_YOUR OBJECTIVE_: Among the lines below, a stretch begins at the one with "2021年5月 (50, 1307)" and ends at the one with "2021年12月 (52, 1236)". Repeat that stretch exactly, ends included.

_EXCERPTED RECORDS_:
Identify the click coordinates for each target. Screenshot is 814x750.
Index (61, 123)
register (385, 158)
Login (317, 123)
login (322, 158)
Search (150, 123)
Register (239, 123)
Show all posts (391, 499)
...
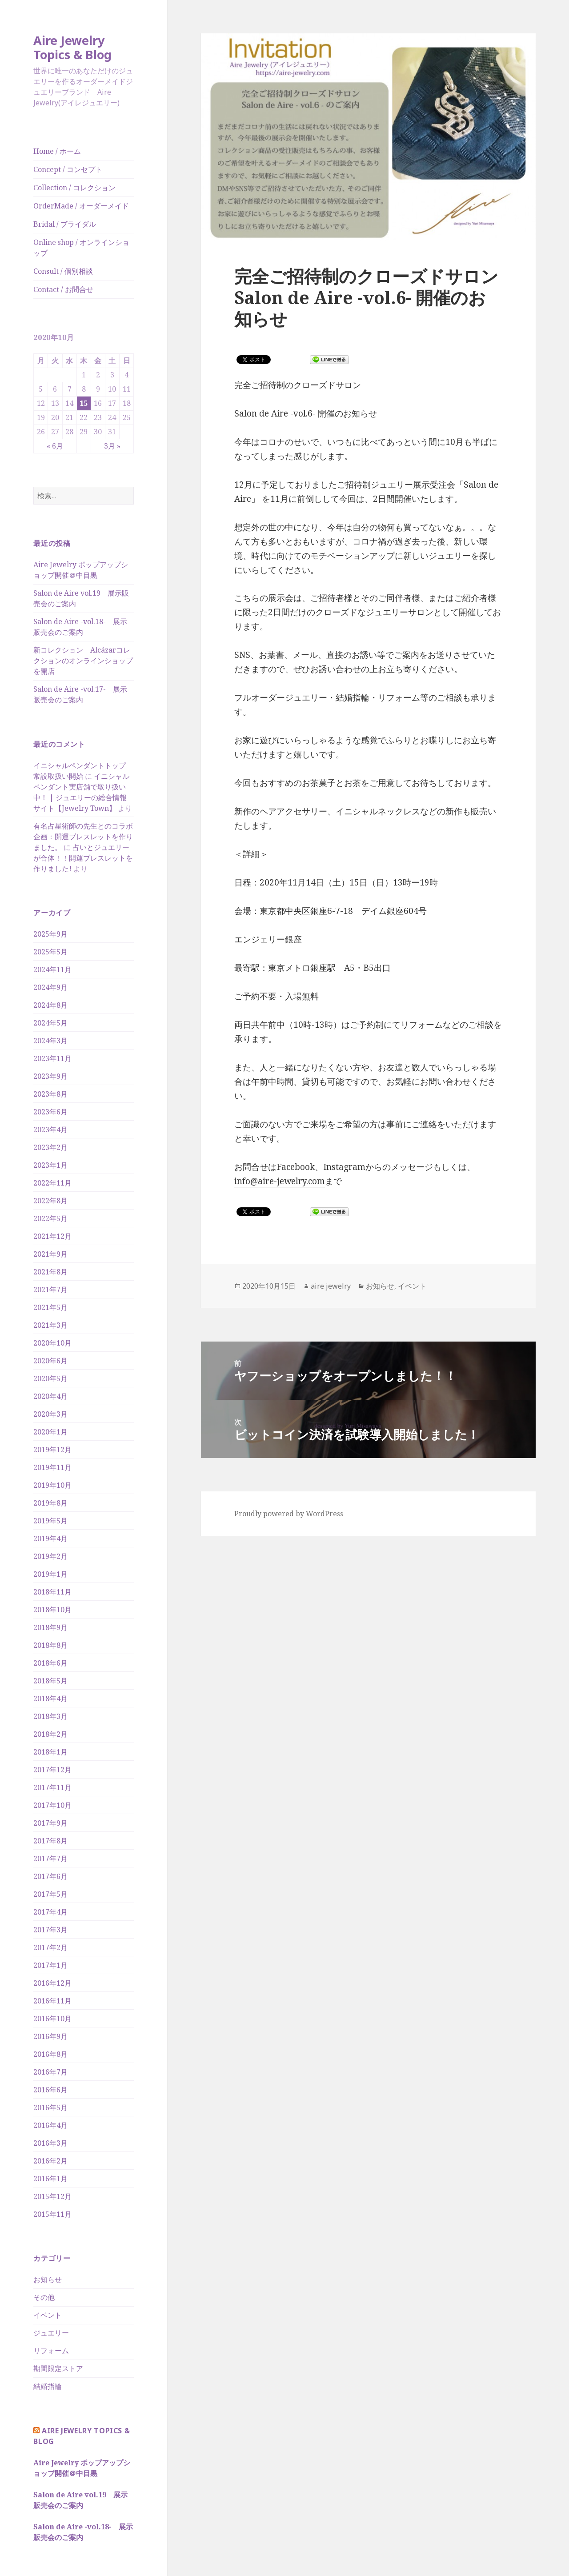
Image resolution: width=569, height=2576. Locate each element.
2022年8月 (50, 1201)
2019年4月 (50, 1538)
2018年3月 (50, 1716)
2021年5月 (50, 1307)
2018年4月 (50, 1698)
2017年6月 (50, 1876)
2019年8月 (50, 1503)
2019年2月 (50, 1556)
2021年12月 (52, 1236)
...
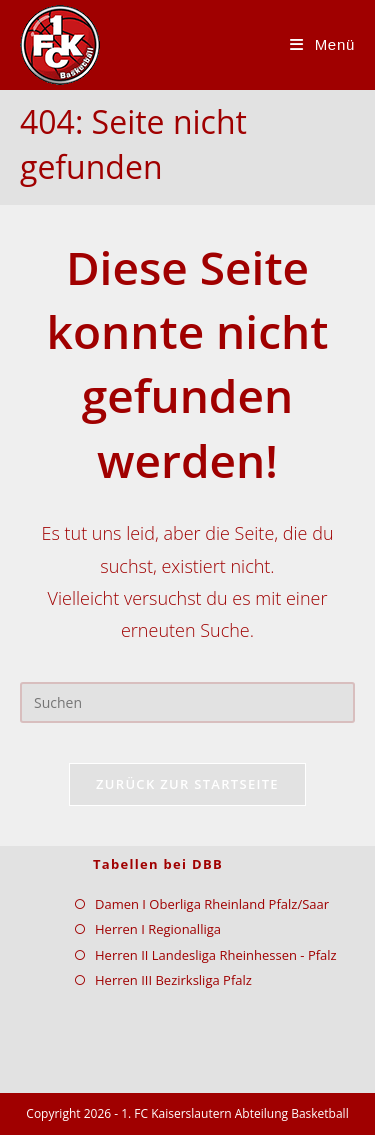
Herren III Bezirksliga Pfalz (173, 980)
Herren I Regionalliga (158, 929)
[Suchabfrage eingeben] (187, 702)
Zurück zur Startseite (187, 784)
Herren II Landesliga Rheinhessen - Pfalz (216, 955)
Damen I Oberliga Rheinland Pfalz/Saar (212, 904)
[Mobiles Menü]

_RESULT OF THE EXERCISE_:
2021年5月 (50, 1307)
2018年4月 (50, 1698)
2017年6月 (50, 1876)
2019年8月 (50, 1503)
2019年2月 (50, 1556)
2021年12月 (52, 1236)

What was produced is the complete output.